**What is required:**
From the material below, copy out each line with the word "Empordà" in it.

Segment Start: Given records

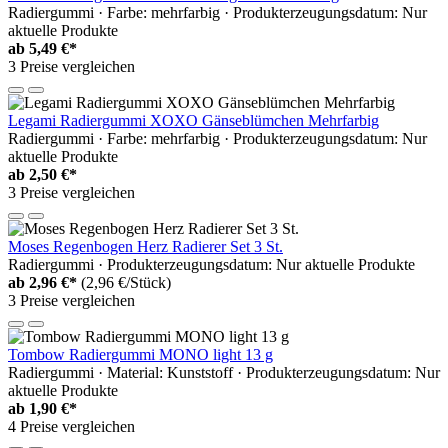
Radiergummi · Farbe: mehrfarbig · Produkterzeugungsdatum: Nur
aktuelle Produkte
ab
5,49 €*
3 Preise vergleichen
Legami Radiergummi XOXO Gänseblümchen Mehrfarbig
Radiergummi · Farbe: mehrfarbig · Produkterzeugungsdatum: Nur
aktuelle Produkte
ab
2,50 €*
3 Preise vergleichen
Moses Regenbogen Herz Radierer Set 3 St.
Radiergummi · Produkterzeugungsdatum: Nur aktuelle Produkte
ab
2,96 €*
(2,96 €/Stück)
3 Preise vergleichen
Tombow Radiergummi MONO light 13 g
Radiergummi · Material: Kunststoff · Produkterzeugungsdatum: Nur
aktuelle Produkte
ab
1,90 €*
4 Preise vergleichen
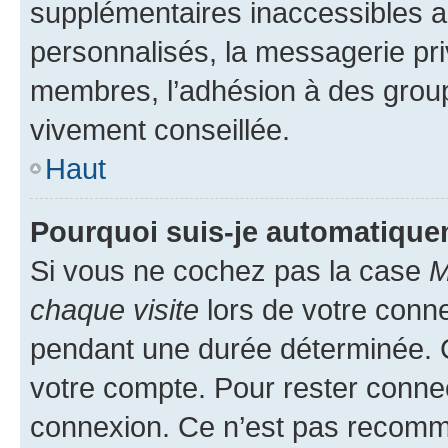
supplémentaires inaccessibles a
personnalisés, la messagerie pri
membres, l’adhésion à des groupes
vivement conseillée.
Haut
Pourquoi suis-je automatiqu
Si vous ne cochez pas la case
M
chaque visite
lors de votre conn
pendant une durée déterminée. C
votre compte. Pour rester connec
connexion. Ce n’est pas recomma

Segment End: Given records
Segment Start: Given records

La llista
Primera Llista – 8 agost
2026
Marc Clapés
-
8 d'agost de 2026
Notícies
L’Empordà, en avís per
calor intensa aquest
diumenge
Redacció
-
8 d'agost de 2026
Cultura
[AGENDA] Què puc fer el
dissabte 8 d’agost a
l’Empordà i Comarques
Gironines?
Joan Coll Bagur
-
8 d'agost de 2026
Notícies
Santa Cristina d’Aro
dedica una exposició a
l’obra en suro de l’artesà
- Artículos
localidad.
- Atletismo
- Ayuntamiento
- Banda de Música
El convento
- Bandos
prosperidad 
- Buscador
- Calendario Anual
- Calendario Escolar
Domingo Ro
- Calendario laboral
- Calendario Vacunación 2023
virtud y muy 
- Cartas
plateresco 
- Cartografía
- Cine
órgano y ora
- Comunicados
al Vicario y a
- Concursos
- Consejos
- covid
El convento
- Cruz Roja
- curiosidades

Segment End: Given records

**Written answer:**
L’Empordà, en avís per
l’Empordà i Comarques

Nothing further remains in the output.